Year after year, just 2% of usage has been from patients, and 4%
from the general public; this year the figures jumped to 6% and
5% respectively. However, this still does not exactly look like
overwhelming demand to me...
Sally
Sally Morris
Consultant, Morris Associates (Publishing Consultancy)
South House, The Street
Clapham, Worthing, West Sussex BN13 3UU, UK
Tel: +44(0)1903 871286
Fax: +44(0)8701 202806
Email: sally@morris-assocs.demon.co.uk
-----Original Message-----
From: owner-liblicense-l@lists.yale.edu
[mailto:owner-liblicense-l@lists.yale.edu] On Behalf Of Peter
Banks
Sent: 30 January 2007 01:55
To: American Scientist Open Access Forum
Subject: Re: e: PR's 'pit bull' takes on open access: excerpts
from article
in Nature Magazine
Mr.
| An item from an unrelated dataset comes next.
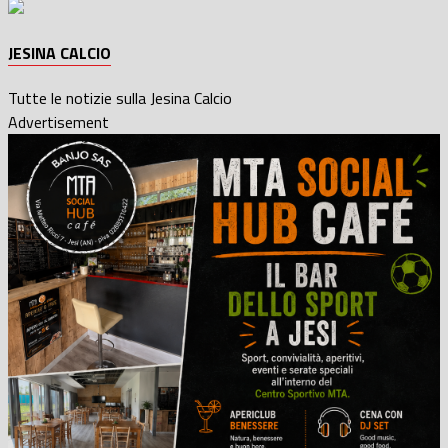
JESINA CALCIO
Tutte le notizie sulla Jesina Calcio
Advertisement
Banks has not interviewed homemakers in Houston. Instead, I
spent 20 years in patient education. I've looked at the
statistics that show 90 million Americans have limited health
literacy; considered the 40 million Hispanic patients for whom
English is often a second language; considered the fact that 47
million Americans have no health insurance and therefore no
opportunity to discuss health information with a physician. I've
created low-literacy health publications, Spanish language
publications.
I have also been a cancer patient and used the Internet. In the
search for information, NIH's MedLine Plus, the American Cancer's
Society page, and many other patient-oriented pages were
extremely useful. PubMed Central was largely useless, since I do
not happen to be a cultured cell or a rat.
At the same time, we made virtually all the content of the
journal Diabetes Care freely available (after a 3-month delay).
I/we did this not because it would help very many patients--from
usage statistics, it very clearly didn't--but not to inhibit
those few who might use the information productively.
What we didn't do is to adopt the reprehensible tactic of some OA
advocates or Sen. Cornyn and suggest that a treatment for breast
cancer or diabetes was locked behind subscriptions barriers. OA
may be a good idea on some grounds, but patient education is not
one of them.
Those who know little about patient education and empowerment
shouldn't presume to lecture others.